Note that we can write $J$ as

$$J(y) = \int_0^1 \left(2 y(x)y'(x) + y'(x)^2\right) \ dx \, + \, y(0)^2$$

Setting aside the constant $y(0)^2 = 1$ for now, we have $J$ as the integral of a function $F(y,y',x)$ where $F(y,y',x) = 2yy' + y'^2$.

You can now deploy your box of tricks on $F$ to find $y$. That is, the Euler-Lagrange equation:

$$0 = \frac{d \ }{dx} \frac{\partial F}{\partial y'} - \frac{\partial F}{\partial y} = \ ...$$

• No comments, OPer? BTW, when you arrive at an answer, it should be very intuitive. Look at your original expression for $J$. What would one guess with all those positive, squared quantities? – Simon S Mar 7 '15 at 17:23
• What is the trick to convert the function? – user157012 Apr 10 '15 at 14:35
• You mean how did I decide how to rewrite $J(y)$ in that form? I wanted to use calculus of variations and to do that I had to find a way to get rid of the $y(1)^2$ term of the original, since it is not at all obvious how to deal with it directly. Turns out we could get rid of the $y(1)^2$ term by using $y(0)$, which has been given to us. – Simon S Apr 10 '15 at 15:47
• @SimonS proceeding, I hit $y(x)=Ax+1$, now how will I determine constant $A$? The only unused clue so far is "$y\in C^2([0,1])$". – Jesse P Francis Oct 31 '15 at 11:40
• @JessePFrancis If $y$ were not $C^2$ we would have trouble applying the E-L equation – Simon S Oct 31 '15 at 17:17

Your approach is correct, but it could be expressed more precisely. The first step is to replace the free boundary problem by a more familiar variational problem: find $$M(c) = \inf\left\{\int_0^1 (y'(x))^2\,dx : y(0)=1, \ y(1)=c \right\}\tag{1}$$ Having found $M(c)$, you can minimize $c^2+M(c)$ over all $c\in\mathbb{R}$ and thus obtain the minimum of functional $J$.

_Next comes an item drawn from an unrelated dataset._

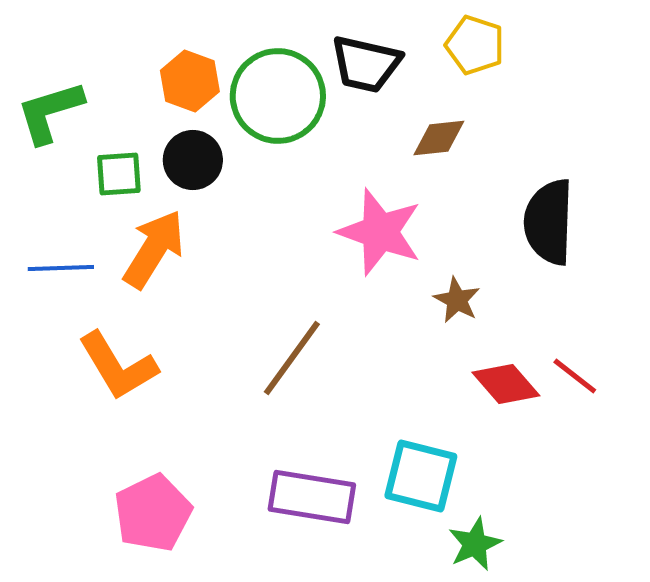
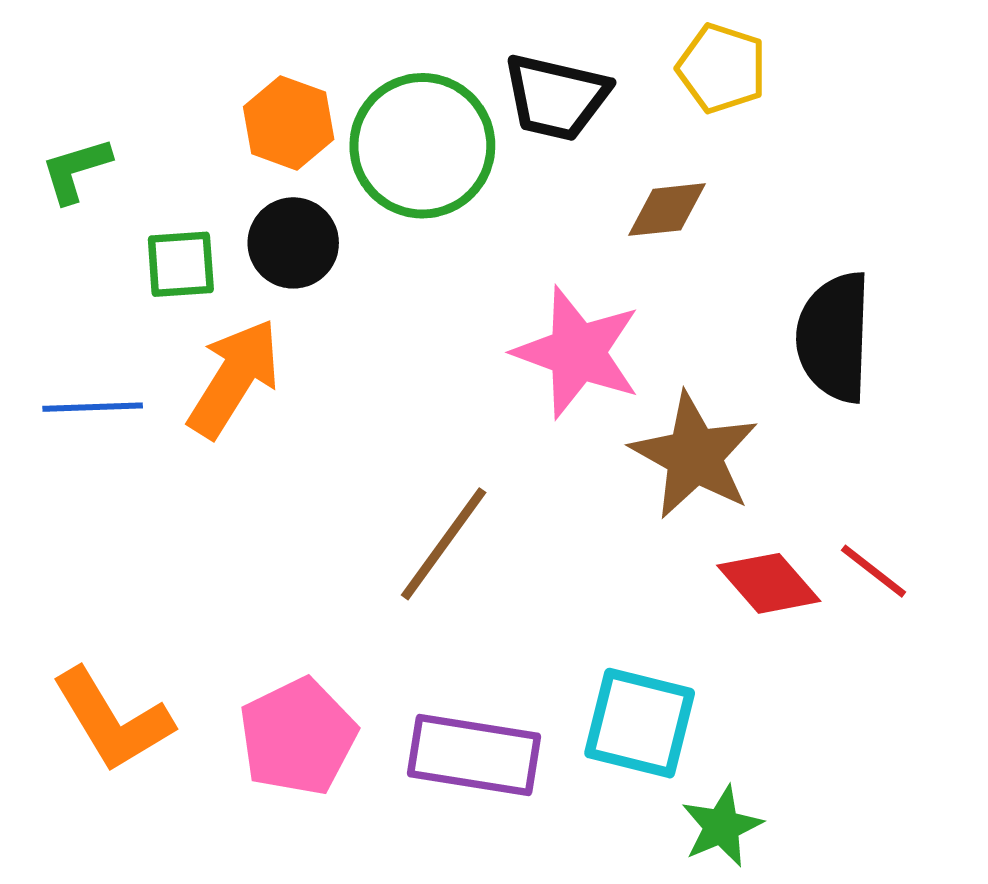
green L-shape: (50, 112) -> (76, 170), size x0.7
brown star: (457, 300) -> (694, 456), size x1.8
orange L-shape: (118, 366) -> (112, 720), moved
pink pentagon: (153, 513) -> (298, 737), moved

The Euler-Lagrange equation for $(1)$ is $y''=0$, which leads to the minimizer $y(x) = 1+(c-1)x$ and subsequently $M(c) = (c-1)^2$.

Then $c^2+M(c) = c^2+(c-1)^2$ is minimized at $c= 1/2$, which delivers $\min J = 1/2$, attained by $y(x) = 1-x/2$.

Hints:

1. If one varies infinitesimally the functional $$J[y]~:=~y(1)^2 + \int_0^1\! dx~ y^{\prime}(x)^2\tag{1}$$ without discarding boundary contributions, one finds $$\delta J[y]~=~ 2 y(1)~\delta y(1) + 2\int_0^1\! dx~ y^{\prime}(x) ~\delta y^{\prime}(x)$$ $$~\stackrel{\text{int. by parts}}{=}~ 2\left[ y(1) + y^{\prime}(1)\right] \delta y(1) -2 y^{\prime}(0)~\underbrace{\delta y(0)}_{=0} - 2\int_0^1\! dx~ y^{\prime\prime}(x) ~\delta y(x).\tag{2}$$

2. Besides the given boundary condition $y(0)=1$, one concludes from formula (2) that a stationary configuration must obey $$y(1) + y^{\prime}(1)~=~0\quad\text{and} \quad\forall x\in [0,1]:y^{\prime\prime}(x)~=~0.\tag{3}$$